Acknowledgement sent
to Avi Rozen <avi.rozen@gmail.com>:
Extra info received and forwarded to list. Copy sent to Otavio Salvador <otavio@debian.org>.
(Wed, 19 Nov 2008 18:57:02 GMT) (full text, mbox, link).
-----BEGIN PGP SIGNED MESSAGE-----
Hash: SHA1
I've pushed a fix[1] for this vulnerability, based on analysis of the
exploit and the no-ip client code, and some limited local experiments.
Note that I couldn't get a working reverse shell - I suspect the
exploit itself is buggy, but I have no time to debug it...
Thanks,
Avi.
[1]http://git.debian.org/?p=collab-maint/no-ip.git;a=commit;h=60ed93621ff36d9731ba5d9f9336d6eb91122302
-----BEGIN PGP SIGNATURE-----
Version: GnuPG v1.4.9 (GNU/Linux)
Comment: Using GnuPG with Mozilla - http://enigmail.mozdev.org
iEYEARECAAYFAkkkYN8ACgkQwK8SobAxNVkBvgCfUlSZ6kxGrAGZYb7kfls7GzMG
ZGMAoN04Qv0rHxuEtjopoK3bnx6+zFhx
=RugG
-----END PGP SIGNATURE-----
Information forwarded
to debian-bugs-dist@lists.debian.org, Otavio Salvador <otavio@debian.org>: Bug#506179; Package no-ip.
(Thu, 20 Nov 2008 18:27:03 GMT) (full text, mbox, link).
Acknowledgement sent
to Nico Golde <nion@debian.org>:
Extra info received and forwarded to list. Copy sent to Otavio Salvador <otavio@debian.org>.
(Thu, 20 Nov 2008 18:27:04 GMT) (full text, mbox, link).
Hi,
* Avi Rozen <avi.rozen@gmail.com> [2008-11-19 20:17]:
[...]
> [1]http://git.debian.org/?p=collab-maint/no-ip.git;a=commit;h=60ed93621ff36d9731ba5d9f9336d6eb91122302
Looks good please upload.
BTW, you should use size_t instead of int for a length
field. In this case it doesn't matter as you catch len = 0
before it can become negative....
Cheers
Nico
--
Nico Golde - http://www.ngolde.de - nion@jabber.ccc.de - GPG: 0x73647CFF
For security reasons, all text in this mail is double-rot13 encrypted.
Information forwarded
to debian-bugs-dist@lists.debian.org, Otavio Salvador <otavio@debian.org>: Bug#506179; Package no-ip.
(Thu, 20 Nov 2008 21:00:07 GMT) (full text, mbox, link).
Acknowledgement sent
to Avi Rozen <avi.rozen@gmail.com>:
Extra info received and forwarded to list. Copy sent to Otavio Salvador <otavio@debian.org>.
(Thu, 20 Nov 2008 21:00:08 GMT) (full text, mbox, link).
Nico Golde wrote:
> Looks good please upload.
>
Thanks, but I'm just the resident code monkey ;-)
Otavio should upload.
> BTW, you should use size_t instead of int for a length
> field.
>
True. Pushed a fix.
Cheers,
Avi.
Information forwarded
to debian-bugs-dist@lists.debian.org, Otavio Salvador <otavio@debian.org>: Bug#506179; Package no-ip.
(Fri, 21 Nov 2008 01:42:02 GMT) (full text, mbox, link).
Acknowledgement sent
to Andres Mejia <mcitadel@gmail.com>:
Extra info received and forwarded to list. Copy sent to Otavio Salvador <otavio@debian.org>.

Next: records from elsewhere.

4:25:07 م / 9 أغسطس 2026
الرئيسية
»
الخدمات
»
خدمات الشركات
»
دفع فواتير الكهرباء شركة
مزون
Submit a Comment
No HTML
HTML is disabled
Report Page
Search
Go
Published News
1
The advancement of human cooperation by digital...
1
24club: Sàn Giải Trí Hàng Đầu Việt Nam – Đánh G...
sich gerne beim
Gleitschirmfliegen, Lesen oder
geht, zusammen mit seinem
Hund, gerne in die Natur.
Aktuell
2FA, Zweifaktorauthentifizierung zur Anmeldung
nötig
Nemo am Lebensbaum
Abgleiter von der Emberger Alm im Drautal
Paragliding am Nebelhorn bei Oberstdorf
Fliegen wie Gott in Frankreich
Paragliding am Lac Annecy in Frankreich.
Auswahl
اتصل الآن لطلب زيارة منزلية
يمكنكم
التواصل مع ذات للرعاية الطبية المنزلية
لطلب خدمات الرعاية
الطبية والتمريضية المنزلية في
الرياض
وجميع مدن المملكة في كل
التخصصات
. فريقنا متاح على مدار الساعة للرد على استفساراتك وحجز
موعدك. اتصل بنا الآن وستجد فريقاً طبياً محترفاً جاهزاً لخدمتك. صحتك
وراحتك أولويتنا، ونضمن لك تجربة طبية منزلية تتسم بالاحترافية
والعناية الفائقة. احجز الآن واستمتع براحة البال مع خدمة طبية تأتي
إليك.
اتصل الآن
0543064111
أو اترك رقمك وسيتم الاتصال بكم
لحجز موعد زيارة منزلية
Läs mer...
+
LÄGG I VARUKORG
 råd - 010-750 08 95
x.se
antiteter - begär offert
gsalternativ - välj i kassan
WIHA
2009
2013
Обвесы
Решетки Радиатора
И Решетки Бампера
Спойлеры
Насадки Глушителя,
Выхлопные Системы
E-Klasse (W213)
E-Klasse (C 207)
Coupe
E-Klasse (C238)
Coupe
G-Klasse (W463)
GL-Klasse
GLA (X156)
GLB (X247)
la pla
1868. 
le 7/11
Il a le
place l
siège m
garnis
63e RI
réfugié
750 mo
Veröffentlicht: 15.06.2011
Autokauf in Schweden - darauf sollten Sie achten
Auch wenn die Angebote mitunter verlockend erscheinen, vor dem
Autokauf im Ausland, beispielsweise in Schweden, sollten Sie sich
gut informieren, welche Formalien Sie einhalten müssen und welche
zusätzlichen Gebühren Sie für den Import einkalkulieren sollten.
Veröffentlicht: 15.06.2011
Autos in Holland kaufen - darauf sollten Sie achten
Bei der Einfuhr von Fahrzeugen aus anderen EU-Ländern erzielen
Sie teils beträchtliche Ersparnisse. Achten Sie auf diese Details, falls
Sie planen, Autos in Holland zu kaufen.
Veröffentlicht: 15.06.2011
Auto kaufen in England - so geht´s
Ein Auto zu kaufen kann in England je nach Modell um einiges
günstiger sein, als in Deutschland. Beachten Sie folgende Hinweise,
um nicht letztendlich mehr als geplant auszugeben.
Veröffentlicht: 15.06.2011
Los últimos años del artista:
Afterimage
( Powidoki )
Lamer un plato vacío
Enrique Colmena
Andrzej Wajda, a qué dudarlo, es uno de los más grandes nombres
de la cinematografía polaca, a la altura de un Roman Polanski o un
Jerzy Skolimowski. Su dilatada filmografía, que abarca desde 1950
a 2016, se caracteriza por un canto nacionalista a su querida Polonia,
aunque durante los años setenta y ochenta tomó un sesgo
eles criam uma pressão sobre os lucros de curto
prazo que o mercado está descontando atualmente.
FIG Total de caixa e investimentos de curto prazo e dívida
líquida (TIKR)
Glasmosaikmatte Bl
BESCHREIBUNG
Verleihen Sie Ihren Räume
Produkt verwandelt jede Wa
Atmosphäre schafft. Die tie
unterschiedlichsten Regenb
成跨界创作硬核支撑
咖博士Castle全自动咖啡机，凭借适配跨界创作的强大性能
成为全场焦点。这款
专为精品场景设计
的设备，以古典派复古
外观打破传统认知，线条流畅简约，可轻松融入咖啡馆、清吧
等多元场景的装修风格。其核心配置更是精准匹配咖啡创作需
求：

(Fri, 21 Nov 2008 01:42:03 GMT) (full text, mbox, link).
Source: no-ip
Source-Version: 2.1.7-11
We believe that the bug you reported is fixed in the latest version of
no-ip, which is due to be installed in the Debian FTP archive:
no-ip_2.1.7-11.diff.gz
to pool/main/n/no-ip/no-ip_2.1.7-11.diff.gz
no-ip_2.1.7-11.dsc
to pool/main/n/no-ip/no-ip_2.1.7-11.dsc
noip2_2.1.7-11_i386.deb
to pool/main/n/no-ip/noip2_2.1.7-11_i386.deb
A summary of the changes between this version and the previous one is
attached.
Thank you for reporting the bug, which will now be closed. If you
have further comments please address them to 506179@bugs.debian.org,
and the maintainer will reopen the bug report if appropriate.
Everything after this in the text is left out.